++++ Data shown ++++
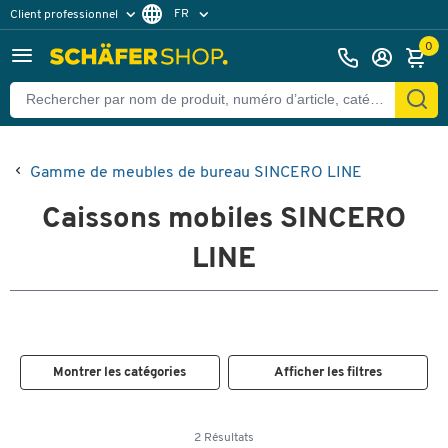
FR
Client professionnel
Client particulier
DE
0
EN
Gamme de meubles de bureau SINCERO LINE
Caissons mobiles SINCERO
LINE
Montrer les catégories
Afficher les filtres
2 Résultats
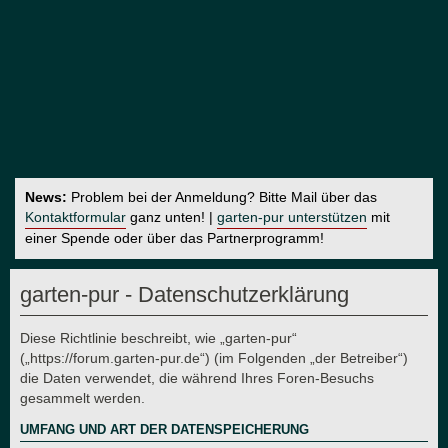
News:
Problem bei der Anmeldung? Bitte Mail über das
Kontaktformular
ganz unten! |
garten-pur unterstützen
mit
einer Spende oder über das Partnerprogramm!
garten-pur - Datenschutzerklärung
Diese Richtlinie beschreibt, wie „garten-pur“
(„https://forum.garten-pur.de“) (im Folgenden „der Betreiber“)
die Daten verwendet, die während Ihres Foren-Besuchs
gesammelt werden.
UMFANG UND ART DER DATENSPEICHERUNG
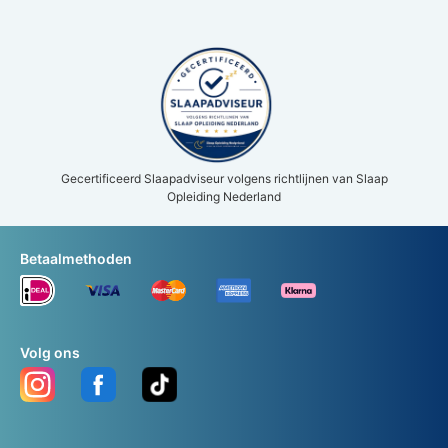
Gecertificeerd Slaapadviseur volgens richtlijnen van Slaap
Opleiding Nederland
Betaalmethoden
Volg ons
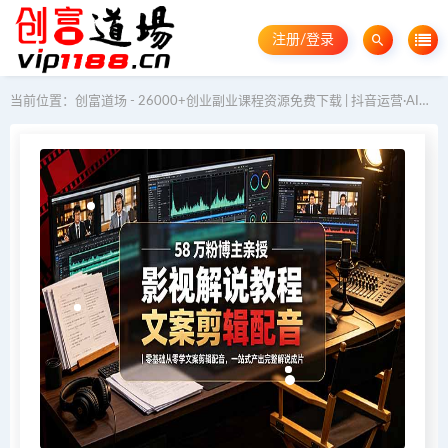
注册/登录
当前位置：
创富道场 - 26000+创业副业课程资源免费下载 | 抖音运营·AI教程·GEO优化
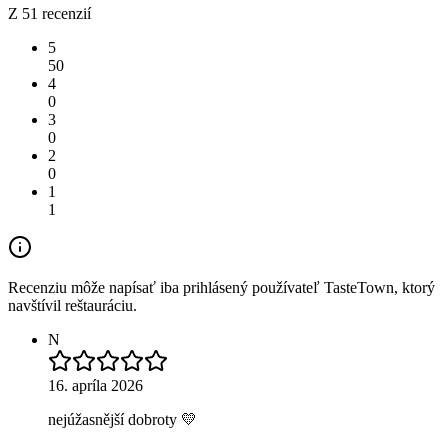
Z 51 recenzií
5
50
4
0
3
0
2
0
1
1
Recenziu môže napísať iba prihlásený používateľ TasteTown, ktorý
navštívil reštauráciu.
N
16. apríla 2026
nejúžasnější dobroty 💛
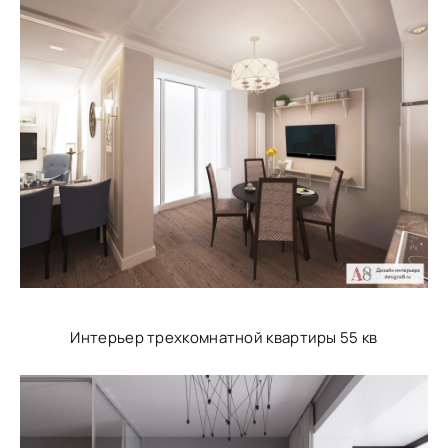
Интерьер трехкомнатной квартиры 55 кв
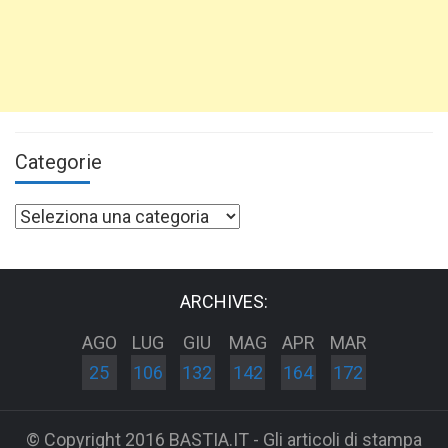
Categorie
Categorie
ARCHIVES:
AGO
LUG
GIU
MAG
APR
MAR
25
106
132
142
164
172
© Copyright 2016 BASTIA.IT - Gli articoli di stampa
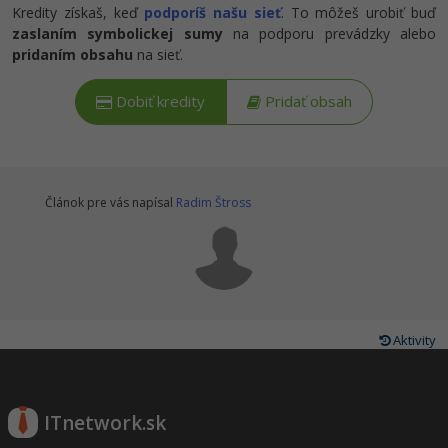
Kredity získaš, keď
podporíš našu sieť
. To môžeš urobiť buď
zaslaním symbolickej sumy
na podporu prevádzky alebo
pridaním obsahu
na sieť.
Dobiť kredity
Pridať obsah
Článok pre vás napísal
Radim Štross
Aktivity
ITnetwork.sk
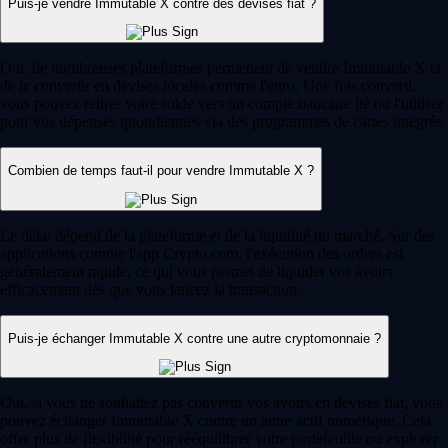
Puis-je vendre Immutable X contre des devises fiat ?
Oui, de nombreuses plateformes permettent de vendre Immutable X et
de le convertir en devises locales comme l'euro. Une fois converti,
vous pouvez retirer votre solde vers un compte bancaire lié ou l'utiliser
pour vos dépenses quotidiennes via des programmes de cartes intégrés.
Combien de temps faut-il pour vendre Immutable X ?
Le délai dépend de la plateforme et de la liquidité du marché. Sur des
applications comme l'app Crypto.com, l'exécution des ordres est
généralement rapide, ce qui vous permet de liquider vos avoirs
efficacement dès que vous lancez la transaction.
Puis-je échanger Immutable X contre une autre cryptomonnaie ?
Oui, si vous ne souhaitez pas convertir vos avoirs en devises fiat, vous
pouvez échanger Immutable X contre un autre actif numérique. Cela
offre plus de flexibilité pour rééquilibrer votre portefeuille ou explorer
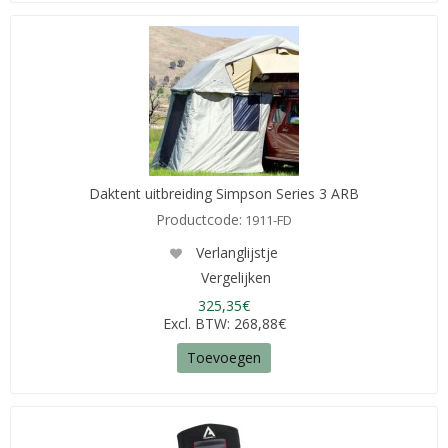
Daktent uitbreiding Simpson Series 3 ARB
Productcode:
1911-FD
Verlanglijstje
Vergelijken
325,35€
Excl. BTW: 268,88€
Toevoegen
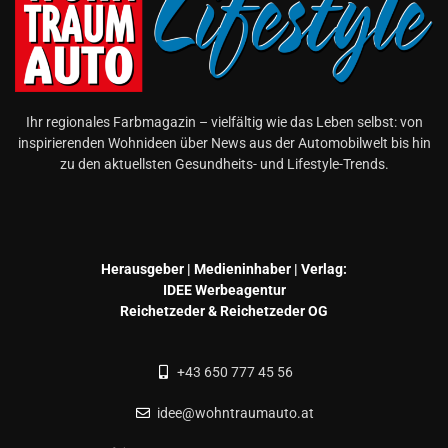
Ihr regionales Farbmagazin – vielfältig wie das Leben selbst: von
inspirierenden Wohnideen über News aus der Automobilwelt bis hin
zu den aktuellsten Gesundheits- und Lifestyle-Trends.
Herausgeber | Medieninhaber | Verlag:
IDEE Werbeagentur
Reichetzeder & Reichetzeder OG
+43 650 777 45 56
idee@wohntraumauto.at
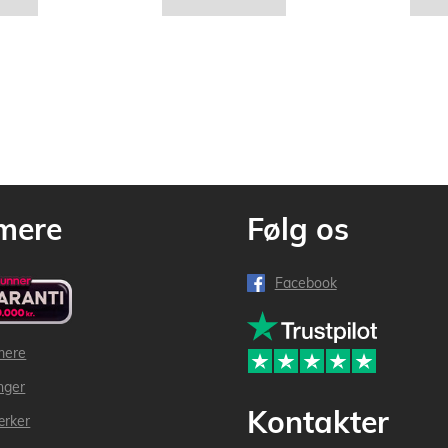
mere
Følg os
Facebook
mere
inger
Kontakter
ærker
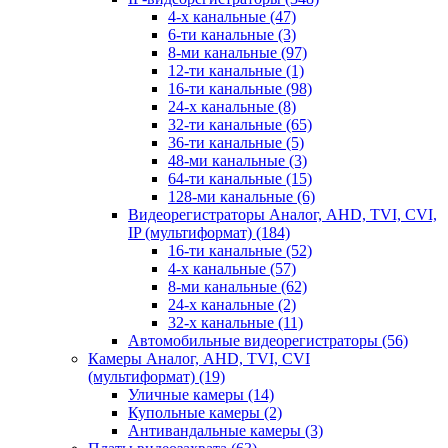
4-х канальные
(47)
6-ти канальные
(3)
8-ми канальные
(97)
12-ти канальные
(1)
16-ти канальные
(98)
24-х канальные
(8)
32-ти канальные
(65)
36-ти канальные
(5)
48-ми канальные
(3)
64-ти канальные
(15)
128-ми канальные
(6)
Видеорегистраторы Аналог, AHD, TVI, CVI,
IP (мультиформат)
(184)
16-ти канальные
(52)
4-х канальные
(57)
8-ми канальные
(62)
24-х канальные
(2)
32-х канальные
(11)
Автомобильные видеорегистраторы
(56)
Камеры Аналог, AHD, TVI, CVI
(мультиформат)
(19)
Уличные камеры
(14)
Купольные камеры
(2)
Антивандальные камеры
(3)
++++
● What to produce
Please print, exactly as given, the lines running from the beginning of the listing through the line containing "Oui, de nombreuses", omitting each picture.

● Answer box
FR
Client professionnel
Client particulier
DE
0
EN
Gamme de meubles de bureau SINCERO LINE
Caissons mobiles SINCERO
LINE
Montrer les catégories
Afficher les filtres
2 Résultats
News:
Problem bei der Anmeldung? Bitte Mail über das
Kontaktformular
ganz unten! |
garten-pur unterstützen
mit
einer Spende oder über das Partnerprogramm!
garten-pur - Datenschutzerklärung
Diese Richtlinie beschreibt, wie „garten-pur“
(„https://forum.garten-pur.de“) (im Folgenden „der Betreiber“)
die Daten verwendet, die während Ihres Foren-Besuchs
gesammelt werden.
UMFANG UND ART DER DATENSPEICHERUNG
Gecertificeerd Slaapadviseur volgens richtlijnen van Slaap
Opleiding Nederland
Betaalmethoden
Volg ons
注册/登录
当前位置：
创富道场 - 26000+创业副业课程资源免费下载 | 抖音运营·AI教程·GEO优化
Z 51 recenzií
5
50
4
0
3
0
2
0
1
1
Recenziu môže napísať iba prihlásený používateľ TasteTown, ktorý
navštívil reštauráciu.
N
16. apríla 2026
nejúžasnější dobroty 💛
Интерьер трехкомнатной квартиры 55 кв
Categorie
Categorie
ARCHIVES:
AGO
LUG
GIU
MAG
APR
MAR
25
106
132
142
164
172
© Copyright 2016 BASTIA.IT - Gli articoli di stampa
Kredity získaš, keď
podporíš našu sieť
. To môžeš urobiť buď
zaslaním symbolickej sumy
na podporu prevádzky alebo
pridaním obsahu
na sieť.
Dobiť kredity
Pridať obsah
Článok pre vás napísal
Radim Štross
Aktivity
ITnetwork.sk
Puis-je vendre Immutable X contre des devises fiat ?
Oui, de nombreuses plateformes permettent de vendre Immutable X et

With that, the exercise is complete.